In Canada, a lieutenant governor (/lɛfˈtɛnənt/; French (masculine): lieutenant-gouverneur, or (feminine): lieutenant-gouverneure) is the viceregal representative in a provincial jurisdiction of the Canadian monarch and head of state, Queen Elizabeth II, who resides predominantly in her oldest realm, the United Kingdom. On the advice of his or her prime minister, the Governor General of Canada appoints the lieutenant governors to carry out most of the monarch's constitutional and ceremonial duties for an unfixed period of time—known as serving at His Excellency's pleasure—though five years is the normal convention. Similar positions in Canada's three territories are termed Commissioners and are representatives of the federal government, however, not the monarch directly.

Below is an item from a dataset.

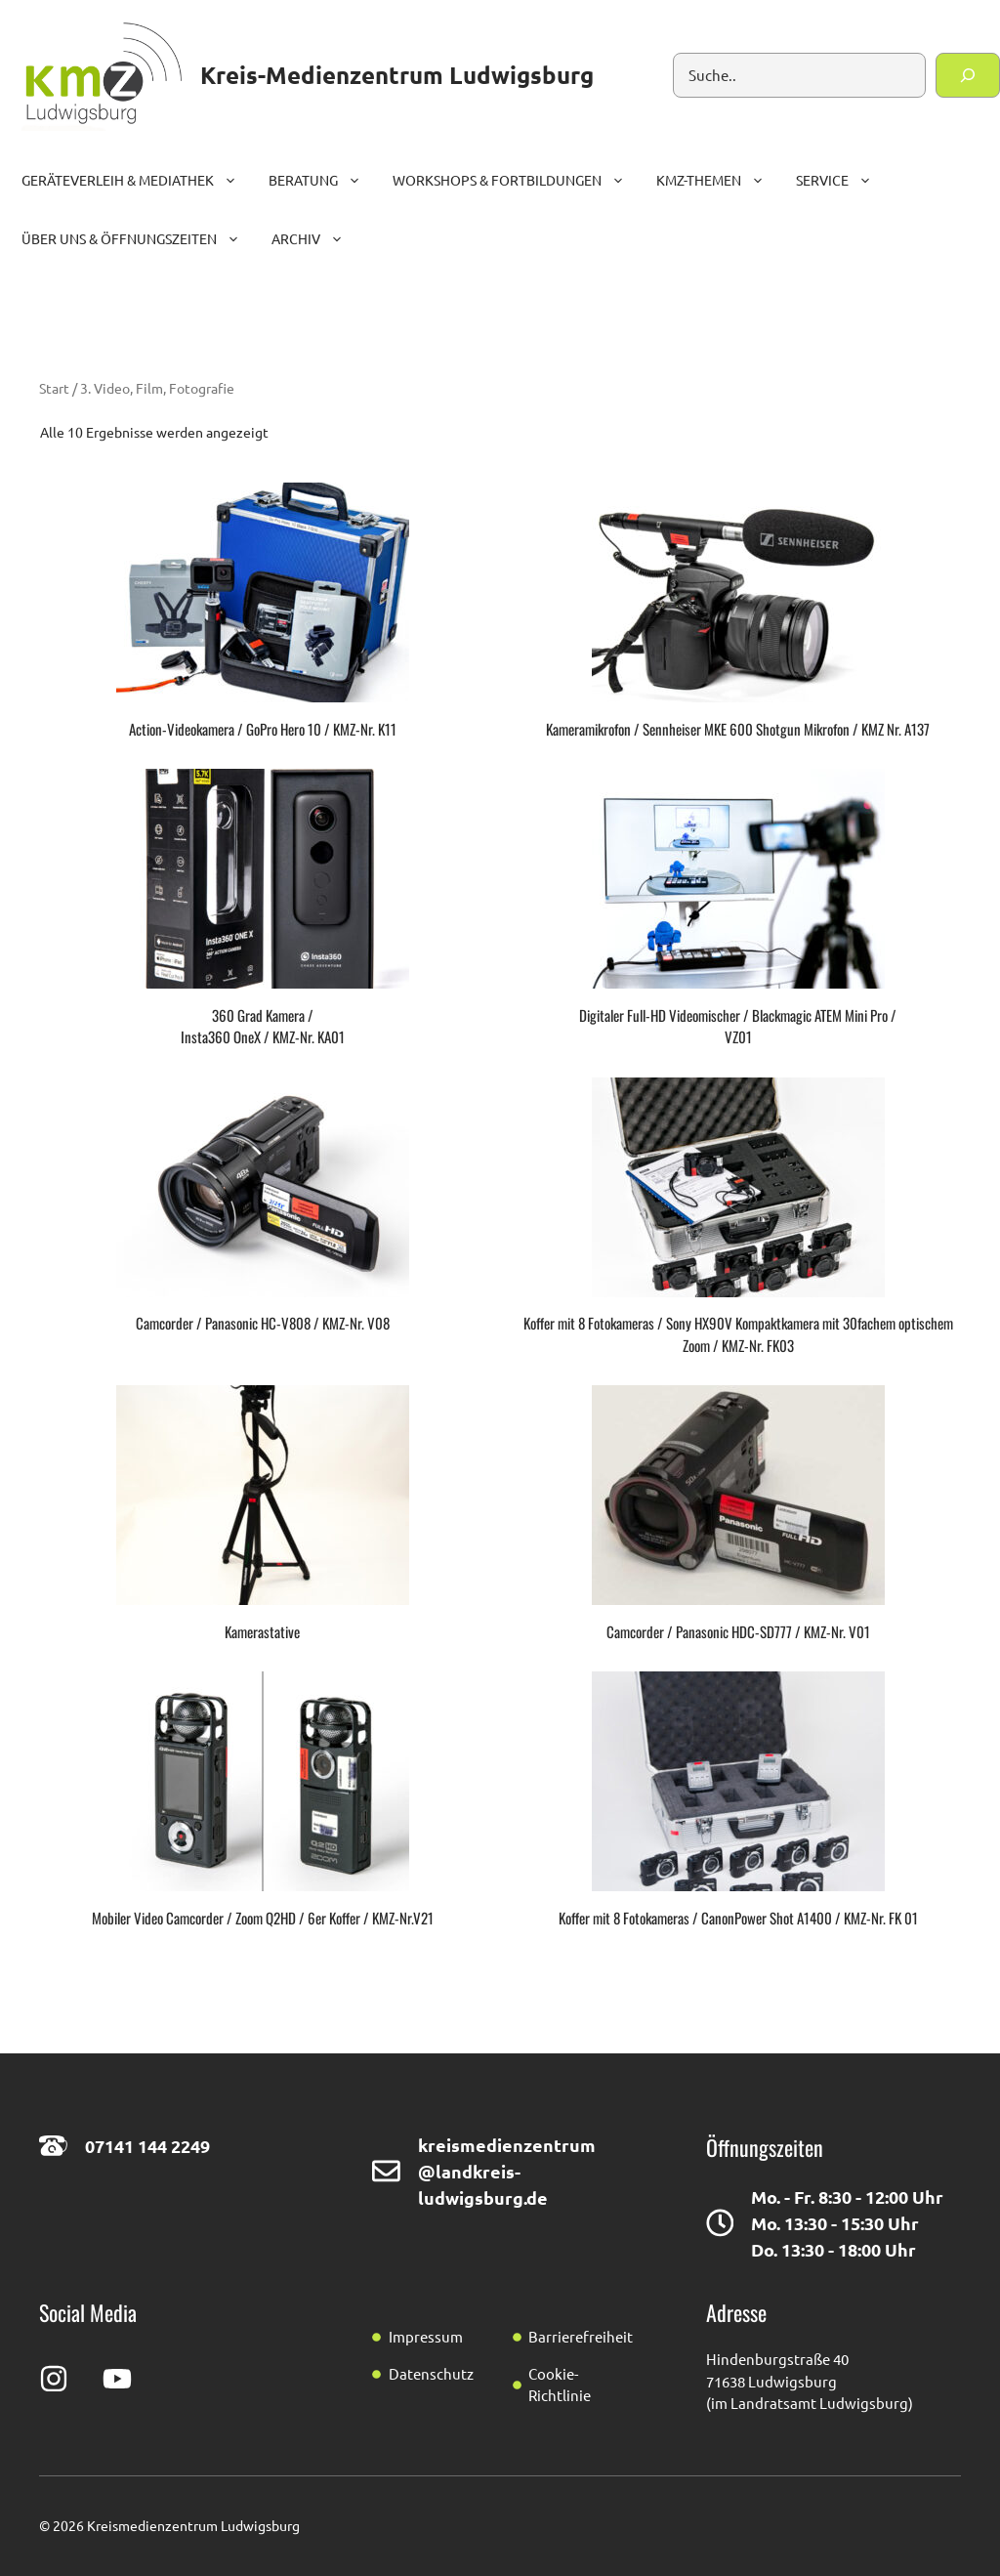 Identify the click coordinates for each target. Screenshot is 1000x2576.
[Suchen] (968, 75)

The offices have their roots in the 16th and 17th century colonial governors of New France and British North America, though the present incarnations of the positions emerged with Canadian Confederation and the British North America Act in 1867, which defined the viceregal offices as the "Lieutenant Governor of the Province acting by and with the Advice the Executive Council thereof." However, the posts still ultimately represented the government of Canada (that is, the Governor-General-in-Council) until the ruling in 1882 of the Lord Watson of the Judicial Committee of the Privy Council in the case of Maritime Bank v. Receiver-General of New Brunswick, whereafter the lieutenant governors were recognized as the direct representatives of the monarch. Per the Constitution Act, 1982, any constitutional amendment that affects the Crown, including the Offices of the lieutenant governors, requires the unanimous consent of each provincial legislature as well as the federal parliament.